Childhood asthma represents a multifactorial inflammatory disorder shaped by genetic predisposition, environmental exposures, and immune dysregulation. Growing evidence underscores the gut microbiota as a critical mediator linking early-life microbial colonization with long-term respiratory immune outcomes.
Gut commensals influence key immunological processes—including Th1/Th2/Th17/Treg balance, dendritic cell maturation, and epithelial barrier integrity—thereby shaping host susceptibility to asthma. Moreover, microbial metabolites such as SCFAs, LPS, tryptophan derivatives, and secondary bile acids serve as potent immunoregulatory agents, capable of either promoting or attenuating airway inflammation.
The gut–lung axis provides a conceptual and mechanistic framework through which intestinal microbial alterations influence pulmonary immunity. This review outlines how microbial dysbiosis disrupts immune homeostasis by affecting T cell subset differentiation, dendritic and epithelial cell function, mucosal immunity, and inflammatory signaling, offering novel insights into asthma pathogenesis and highlighting promising targets for microbiota-based prevention and therapeutic strategies.
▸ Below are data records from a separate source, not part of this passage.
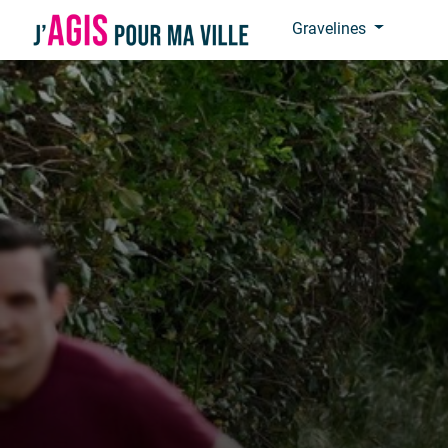
Panneau de gestion des cookies
Gravelines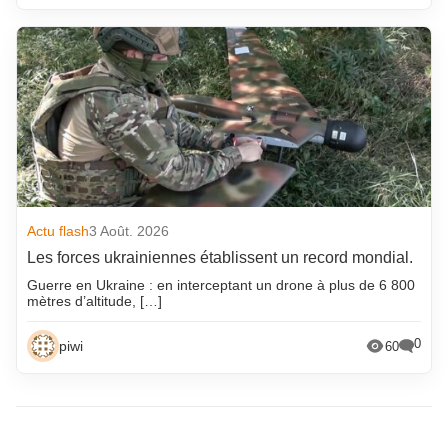
Actu flash
3 Août. 2026
Les forces ukrainiennes établissent un record mondial.
Guerre en Ukraine : en interceptant un drone à plus de 6 800
mètres d’altitude, […]
0
piwi
60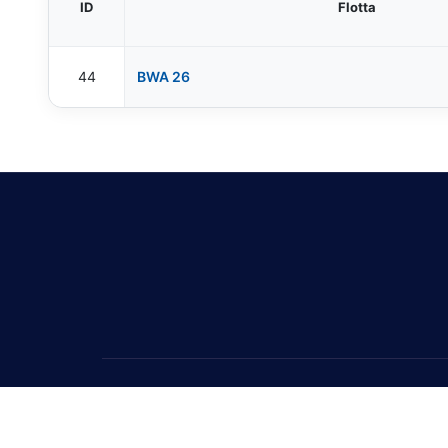
ID
Flotta
44
BWA 26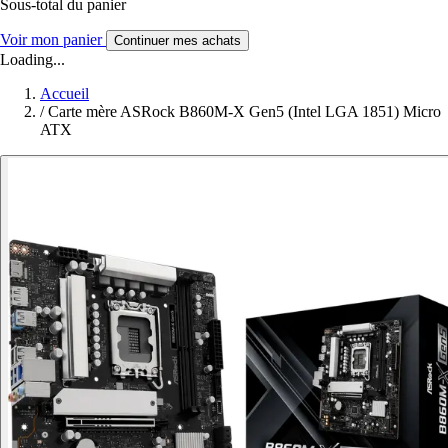
Sous-total du panier
Voir mon panier
Continuer mes achats
Loading...
Accueil
/
Carte mère ASRock B860M-X Gen5 (Intel LGA 1851) Micro
ATX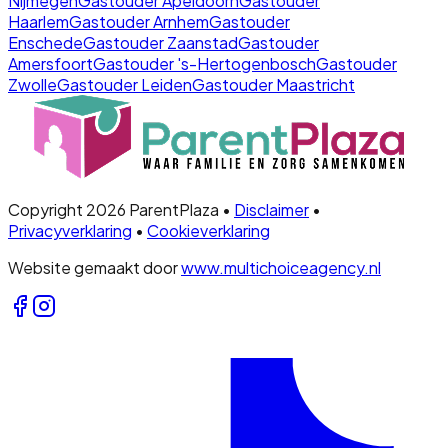
Nijmegen
Gastouder
Apeldoorn
Gastouder
Haarlem
Gastouder
Arnhem
Gastouder
Enschede
Gastouder
Zaanstad
Gastouder
Amersfoort
Gastouder
's-Hertogenbosch
Gastouder
Zwolle
Gastouder
Leiden
Gastouder
Maastricht
Copyright 2026 ParentPlaza •
Disclaimer
•
Privacyverklaring
•
Cookieverklaring
Website gemaakt door
www.multichoiceagency.nl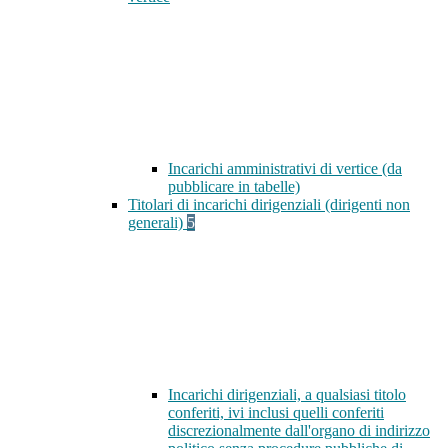
Incarichi amministrativi di vertice (da
pubblicare in tabelle)
Titolari di incarichi dirigenziali (dirigenti non
generali)
5
Incarichi dirigenziali, a qualsiasi titolo
conferiti, ivi inclusi quelli conferiti
discrezionalmente dall'organo di indirizzo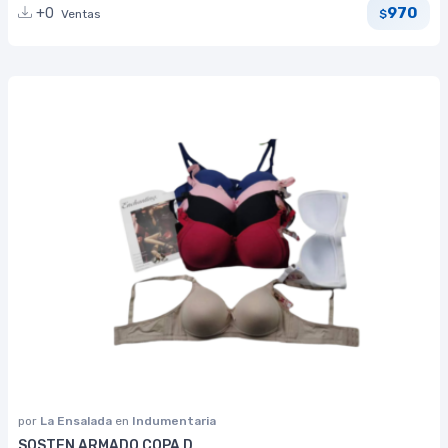
970
+0
Ventas
$
por
La Ensalada
en
Indumentaria
SOSTEN ARMADO COPA D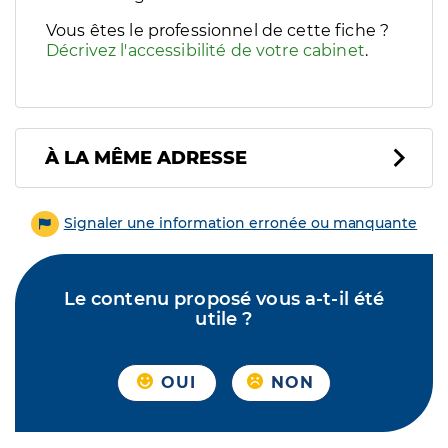
Vous êtes le professionnel de cette fiche ?
Décrivez l'accessibilité de votre cabinet
.
À LA MÊME ADRESSE
Signaler une information erronée ou manquante
Le contenu proposé vous a-t-il été
utile ?
OUI
NON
This review synthesizes evidence implicating intestinal microbiota in the development of pediatric asthma, framing gut microbial communities as modulators of immune trajectories established in early life that influence later respiratory inflammation.
The gut–lung axis is presented as the organizing model linking intestinal microbial composition to pulmonary immune responses, providing routes for microbially derived signals to alter airway inflammation risk.
Authors identify microbiota-targeted approaches as potential avenues for prevention or therapy, based on mechanistic links between dysbiosis and asthma susceptibility.
Specific study designs, populations, quantitative effects, and clinical outcomes are not reported in the source.
The review emphasizes mechanistic connections without detailing intervention trial results.